NONTECHNICAL SUMMARY This award supports theoretical research and education in condensed matter physics. The theoretical work takes it inspiration from experimental discovery in new materials and aims to explain and predict novel phenomena. Such novel phenomena often arise in materials where electrons are strongly interacting with each other, and this work will focus on this rich arena. Past examples include Nobel winning discoveries such as the fractional quantum Hall effect and high temperature superconductivity. This research area is particularly well suited for the training of graduate students and postdoctoral fellows because both mathematical sophistication and an understanding of real materials are required to make progress.

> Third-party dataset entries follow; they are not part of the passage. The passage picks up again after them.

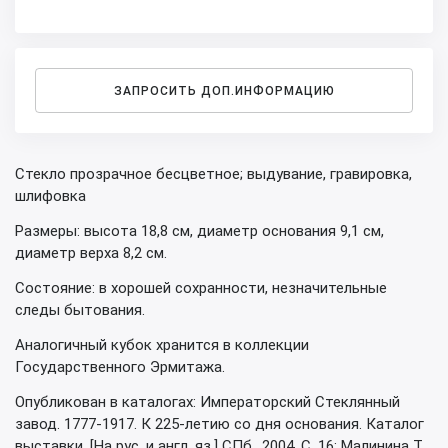
ЗАПРОСИТЬ ДОП.ИНФОРМАЦИЮ
Стекло прозрачное бесцветное; выдувание, гравировка,
шлифовка
Размеры: высота 18,8 см, диаметр основания 9,1 см,
диаметр верха 8,2 см.
Состояние: в хорошей сохранности, незначительные
следы бытования.
Аналогичный кубок хранится в коллекции
Государственного Эрмитажа.
Опубликован в каталогах: Императорский Стеклянный
завод. 1777-1917. К 225-летию со дня основания. Каталог
выставки. [На рус. и англ. яз.] СПб., 2004. С. 16; Малинина Т.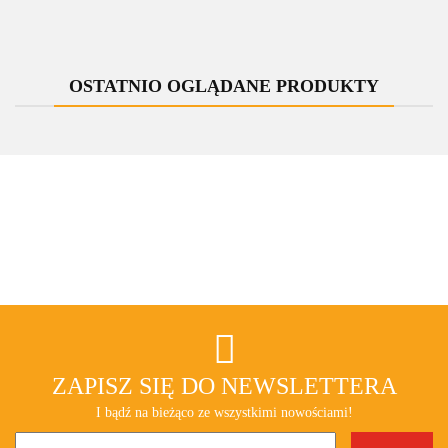
strukturalny
strukturalny
strukturalny
strukturalny
strukturalny
Cu
PEX 16mm
All in One
Cu
OSTATNIO OGLĄDANE PRODUKTY
ZAPISZ SIĘ DO NEWSLETTERA
I bądź na bieżąco ze wszystkimi nowościami!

This project deals with materials with exotic properties, due to quantum mechanics which underlies the description of the world around us. One example is the appearance of superconductivity in certain oxides at high temperatures. Since its discovery 27 years ago, there has been intense and long standing efforts to understand this phenomenon. It has been recognize that the high temperature superconductivity should be considered in the context of "emergence", ie the appearance of novel particles at low temperature scale from a relatively simple system. This line of thinking has led to a new class of magnets that have been proposed theoretically and discovered in the laboratory; these are called quantum spin liquids. This project makes detailed theoretical studies of these magnets and proposes new experiments to further probe the exotic properties which emerge. We are now at at stage where we can apply what we learn from the spin liquid study to the high temperature superconductor. New experiements have been proposed to test the new theoretical proposal. The project also supports the training of graduate students and postdoctoral researchers. Several of the postdocs have moved on to faculty positions in Universities and will contribute to research and to the education of the next genereration of scientists. To broaden the graduate student training beyond my own students, I have also given lectures to graduate students at a summer school held at Princeton University.